====== Data records
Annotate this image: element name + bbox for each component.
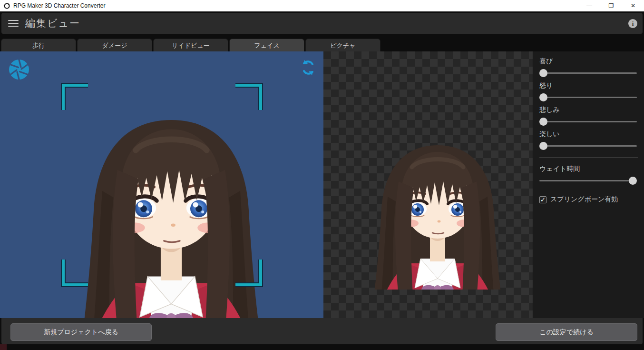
spring-bone-checkbox[interactable]: ✓ xyxy=(539,196,546,203)
slider-row-sadness: 悲しみ xyxy=(539,106,636,126)
tab-bar: 歩行 ダメージ サイドビュー フェイス ピクチャ xyxy=(0,34,644,51)
face-preview-image xyxy=(323,51,533,318)
window-title: RPG Maker 3D Character Converter xyxy=(13,2,105,9)
app-header: 編集ビュー i xyxy=(1,13,643,34)
continue-with-settings-button[interactable]: この設定で続ける xyxy=(496,323,637,341)
wait-time-slider-thumb[interactable] xyxy=(629,177,637,185)
app-icon xyxy=(3,2,10,10)
slider-row-fun: 楽しい xyxy=(539,130,636,150)
3d-viewport[interactable] xyxy=(0,51,323,318)
slider-row-anger: 怒り xyxy=(539,81,636,101)
sadness-slider[interactable] xyxy=(539,118,637,126)
maximize-button[interactable]: ❐ xyxy=(600,0,622,11)
sidebar-divider xyxy=(539,158,638,158)
spring-bone-label: スプリングボーン有効 xyxy=(550,195,618,204)
hamburger-icon[interactable] xyxy=(8,18,19,29)
titlebar: RPG Maker 3D Character Converter — ❐ ✕ xyxy=(0,0,644,11)
slider-row-joy: 喜び xyxy=(539,57,636,77)
fun-slider-thumb[interactable] xyxy=(539,142,547,150)
face-preview-panel xyxy=(323,51,533,318)
anger-slider-thumb[interactable] xyxy=(539,93,547,101)
info-icon[interactable]: i xyxy=(628,19,637,28)
tab-face[interactable]: フェイス xyxy=(229,39,304,51)
page-title: 編集ビュー xyxy=(25,17,80,30)
slider-label-wait-time: ウェイト時間 xyxy=(539,165,636,173)
background-window-fragment xyxy=(0,344,7,350)
aperture-icon[interactable] xyxy=(9,59,29,80)
character-model xyxy=(0,51,323,318)
tab-walk[interactable]: 歩行 xyxy=(1,39,76,51)
tab-sideview[interactable]: サイドビュー xyxy=(153,39,228,51)
slider-label-anger: 怒り xyxy=(539,81,636,90)
slider-label-sadness: 悲しみ xyxy=(539,106,636,114)
anger-slider[interactable] xyxy=(539,93,637,101)
bottom-strip xyxy=(0,344,644,350)
tab-damage[interactable]: ダメージ xyxy=(77,39,152,51)
joy-slider[interactable] xyxy=(539,69,637,77)
slider-row-wait-time: ウェイト時間 xyxy=(539,165,636,185)
sidebar: 喜び 怒り 悲しみ 楽しい ウェイト時間 xyxy=(533,51,644,318)
slider-label-fun: 楽しい xyxy=(539,130,636,139)
footer-bar: 新規プロジェクトへ戻る この設定で続ける xyxy=(1,318,643,344)
slider-label-joy: 喜び xyxy=(539,57,636,66)
fun-slider[interactable] xyxy=(539,142,637,150)
rotate-icon[interactable] xyxy=(299,58,318,77)
joy-slider-thumb[interactable] xyxy=(539,69,547,77)
close-button[interactable]: ✕ xyxy=(622,0,644,11)
wait-time-slider[interactable] xyxy=(539,177,637,185)
spring-bone-checkbox-row[interactable]: ✓ スプリングボーン有効 xyxy=(539,195,636,204)
main-content: 喜び 怒り 悲しみ 楽しい ウェイト時間 xyxy=(0,51,644,318)
back-to-new-project-button[interactable]: 新規プロジェクトへ戻る xyxy=(10,323,152,341)
tab-picture[interactable]: ピクチャ xyxy=(305,39,381,51)
minimize-button[interactable]: — xyxy=(578,0,600,11)
sadness-slider-thumb[interactable] xyxy=(539,118,547,126)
============
Could you repeat all of the data exactly, minus the pictures?

Answer below
Annotate this image: element name + bbox for each component.
spring-bone-checkbox[interactable]: ✓ xyxy=(539,196,546,203)
slider-row-sadness: 悲しみ xyxy=(539,106,636,126)
tab-bar: 歩行 ダメージ サイドビュー フェイス ピクチャ xyxy=(0,34,644,51)
face-preview-image xyxy=(323,51,533,318)
window-title: RPG Maker 3D Character Converter xyxy=(13,2,105,9)
app-header: 編集ビュー i xyxy=(1,13,643,34)
continue-with-settings-button[interactable]: この設定で続ける xyxy=(496,323,637,341)
wait-time-slider-thumb[interactable] xyxy=(629,177,637,185)
app-icon xyxy=(3,2,10,10)
slider-row-fun: 楽しい xyxy=(539,130,636,150)
3d-viewport[interactable] xyxy=(0,51,323,318)
slider-row-anger: 怒り xyxy=(539,81,636,101)
sadness-slider[interactable] xyxy=(539,118,637,126)
maximize-button[interactable]: ❐ xyxy=(600,0,622,11)
sidebar-divider xyxy=(539,158,638,158)
spring-bone-label: スプリングボーン有効 xyxy=(550,195,618,204)
hamburger-icon[interactable] xyxy=(8,18,19,29)
titlebar: RPG Maker 3D Character Converter — ❐ ✕ xyxy=(0,0,644,11)
slider-row-joy: 喜び xyxy=(539,57,636,77)
fun-slider-thumb[interactable] xyxy=(539,142,547,150)
face-preview-panel xyxy=(323,51,533,318)
anger-slider-thumb[interactable] xyxy=(539,93,547,101)
info-icon[interactable]: i xyxy=(628,19,637,28)
tab-face[interactable]: フェイス xyxy=(229,39,304,51)
page-title: 編集ビュー xyxy=(25,17,80,30)
slider-label-wait-time: ウェイト時間 xyxy=(539,165,636,173)
background-window-fragment xyxy=(0,344,7,350)
aperture-icon[interactable] xyxy=(9,59,29,80)
character-model xyxy=(0,51,323,318)
tab-walk[interactable]: 歩行 xyxy=(1,39,76,51)
tab-sideview[interactable]: サイドビュー xyxy=(153,39,228,51)
slider-label-anger: 怒り xyxy=(539,81,636,90)
slider-label-sadness: 悲しみ xyxy=(539,106,636,114)
anger-slider[interactable] xyxy=(539,93,637,101)
bottom-strip xyxy=(0,344,644,350)
tab-damage[interactable]: ダメージ xyxy=(77,39,152,51)
joy-slider[interactable] xyxy=(539,69,637,77)
slider-row-wait-time: ウェイト時間 xyxy=(539,165,636,185)
sidebar: 喜び 怒り 悲しみ 楽しい ウェイト時間 xyxy=(533,51,644,318)
slider-label-fun: 楽しい xyxy=(539,130,636,139)
footer-bar: 新規プロジェクトへ戻る この設定で続ける xyxy=(1,318,643,344)
slider-label-joy: 喜び xyxy=(539,57,636,66)
fun-slider[interactable] xyxy=(539,142,637,150)
rotate-icon[interactable] xyxy=(299,58,318,77)
joy-slider-thumb[interactable] xyxy=(539,69,547,77)
close-button[interactable]: ✕ xyxy=(622,0,644,11)
wait-time-slider[interactable] xyxy=(539,177,637,185)
spring-bone-checkbox-row[interactable]: ✓ スプリングボーン有効 xyxy=(539,195,636,204)
main-content: 喜び 怒り 悲しみ 楽しい ウェイト時間 xyxy=(0,51,644,318)
back-to-new-project-button[interactable]: 新規プロジェクトへ戻る xyxy=(10,323,152,341)
tab-picture[interactable]: ピクチャ xyxy=(305,39,381,51)
minimize-button[interactable]: — xyxy=(578,0,600,11)
sadness-slider-thumb[interactable] xyxy=(539,118,547,126)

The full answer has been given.